BUYERS favouring less fuel-efficient luxury cars gain a small win from this week, with a rise in the Luxury Car Tax threshold delivering a $1237 saving for the new financial year.
However, the news is not so good for buyers who shop for a more fuel-efficient luxury car in the 2018-19 financial year, with the threshold stalling at the same benchmark for the third year in a row, the latest Australian Tax Office data shows.
A rise in Australia’s consumer price index last year means this year’s threshold for cars that use more than 7.0L/100km rises to $66,331 – any dollar spent over this amount is taxed at the rate of 33 percent, helping to earn the Federal Government an estimated $710 million in revenue in the 2017-18 financial year.
The threshold, which saves buyers money every time it goes up, has risen consistently for the last decade as part of the indexation of the tax to keep pace with moves in the cost of living.
However, because the threshold for more fuel-efficient vehicles sticks to $75,526 – we’ve asked why it does not change when the gas-guzzling one does – and the government admits it was delivered a $50 million windfall last financial year because the showroom price of luxury cars keeps going up, buyers who choose fuel efficiency over performance will be penalised.
So far, only Japanese luxury brand Lexus has stepped up and announced it will do as it has done in previous years, and absorb the LCT price increase rather than pass it on to buyers.
The government’s earnings from LCT were forecast to grow by seven percent last financial year, “consistent with strong growth in prices of vehicles subject to LCT”, the federal government’s budget papers say.
“Since the 2017-18 [Mid-Year Economic Forecast Outlook] forecast LCT receipts are $50 million higher over the four years to 2021-22.”

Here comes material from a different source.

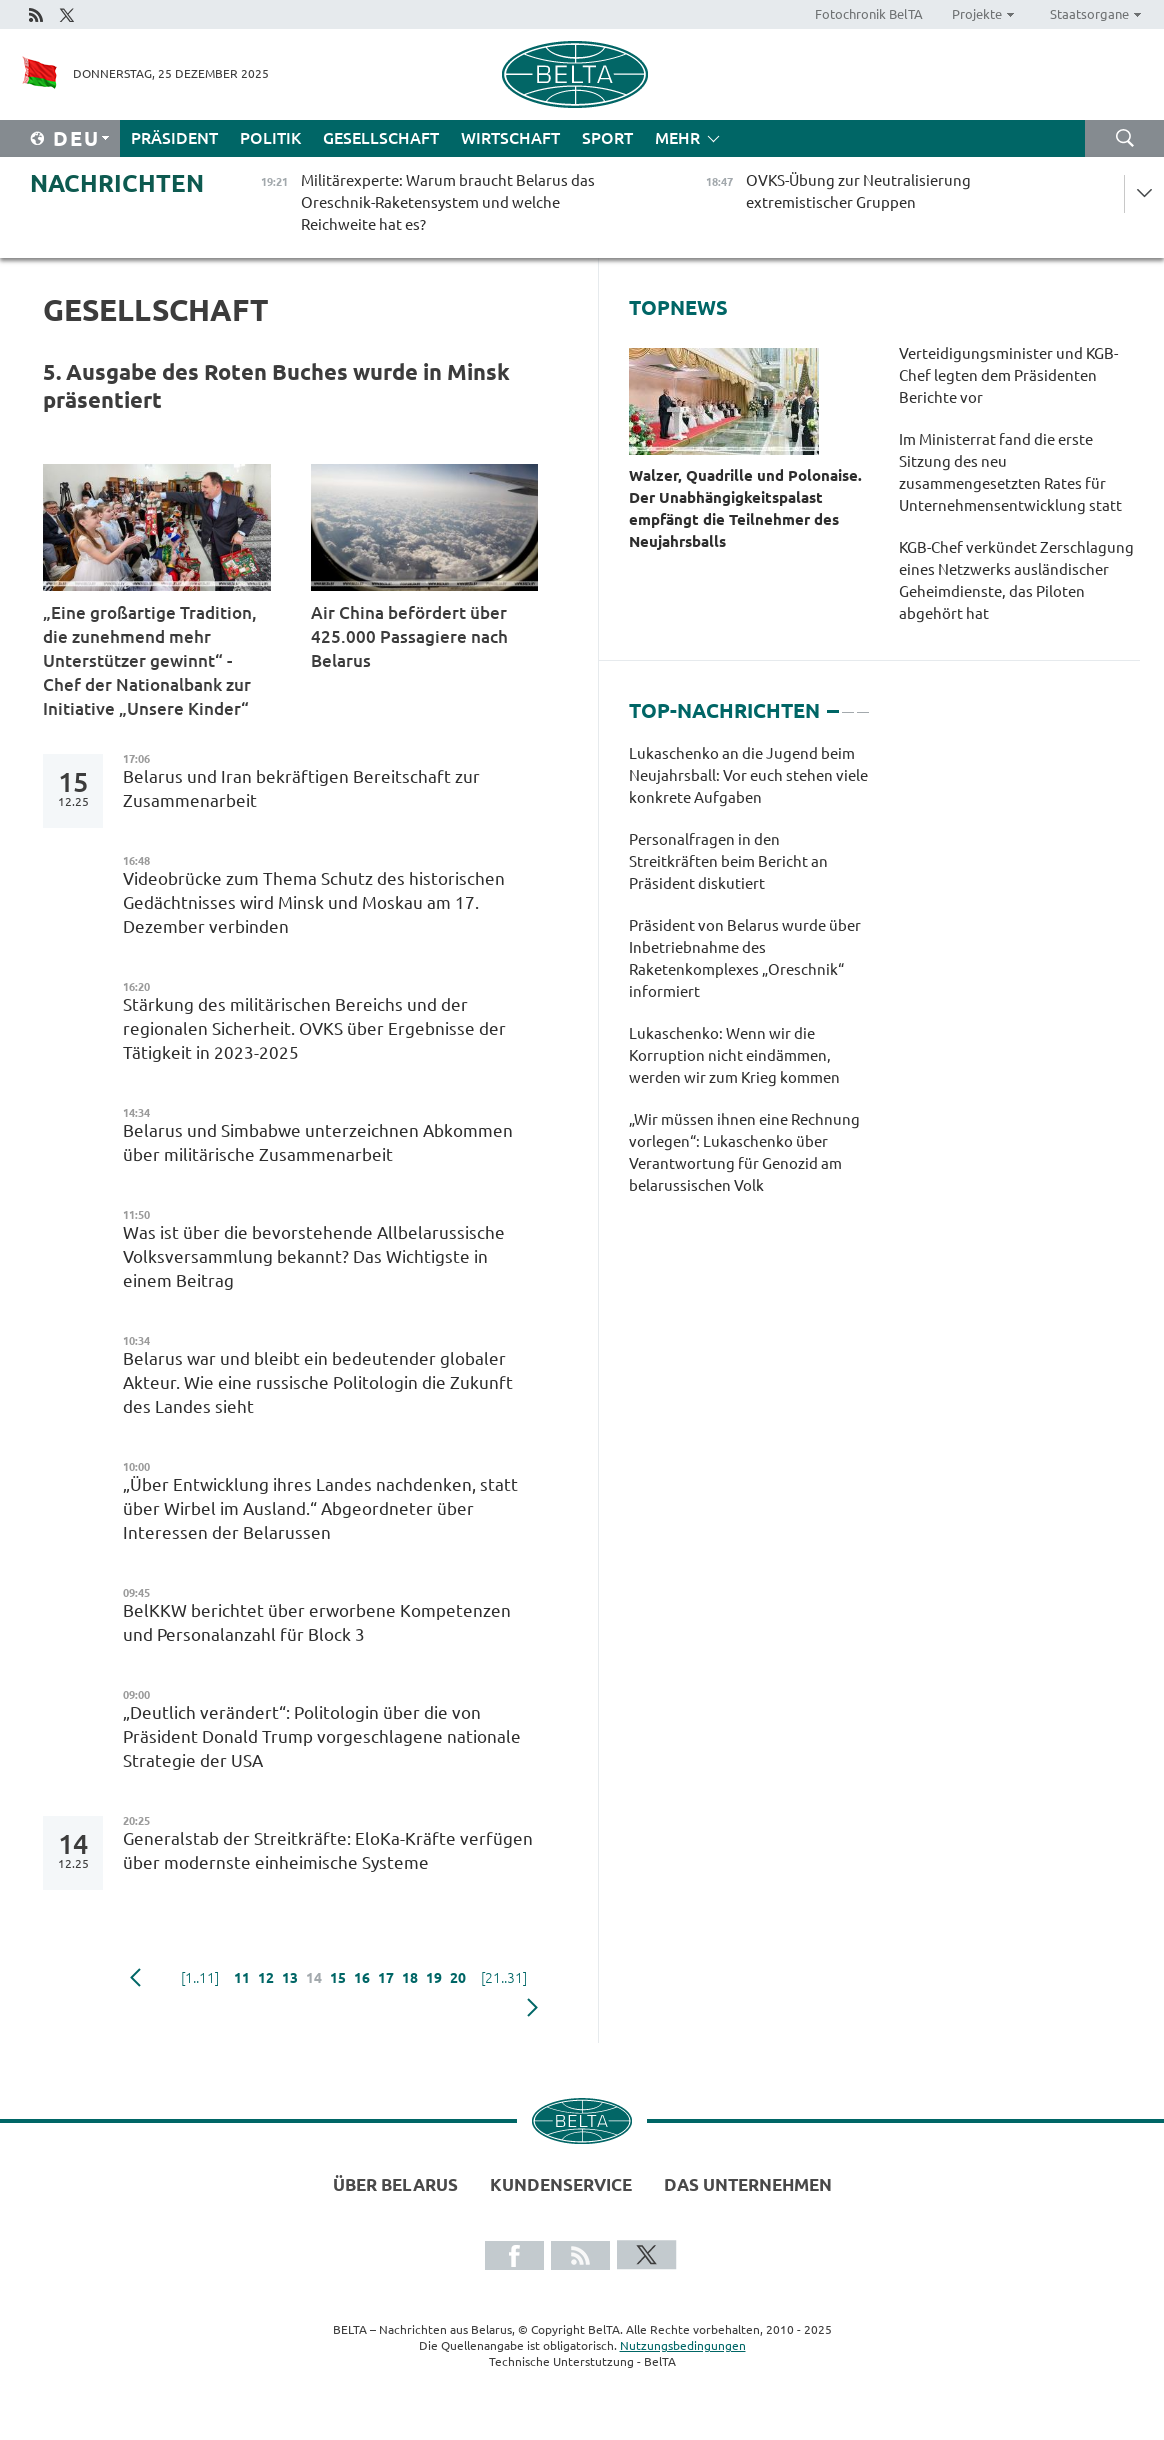 This screenshot has height=2440, width=1164. What do you see at coordinates (607, 138) in the screenshot?
I see `Sport` at bounding box center [607, 138].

However, the government’s potential to earn up to $830 million a year up to 2021 is under threat from a free trade agreement that is currently being thrashed out between the Turnbull Government and the European Union.
Repealing the LCT, which is effectively a false trade barrier impacting the big three German luxury car makers, is believed to be one of the key negotiating points of the proposed trade pact.
“Australia seeks to commence FTA negotiations with the European Union as soon as possible,” a spokesman for the Department of Foreign Affairs and Trade told Wheels earlier this year when asked if the LCT would be one of the bargaining chips brought to the trade negotiations table.
“We envisage the FTA will include reciprocal elimination of barriers to trade and goods; reciprocal reduction in impediments to trade in services; and rules aimed at improving the conditions for trade and investment.”
Car makers including Audi, BMW and Mercedes-Benz have been quite outspoken about the controversial tax in recent years.
“Under World Trade Organisation rules [the LCT is] a false tariff,” Mercedes-Benz Australia spokesman David McCarthy told Wheels.
“In the free trade agreement with the EU, it [LCT] will be part of the negotiations, and it will disappear, and ultimately it will have to disappear because you won’t be able to keep it in place with NAFTA [North American Free Trade Agreement] and the Thai free trade agreement, so it will disappear.
“And that will happen within the next two to three years,” he said.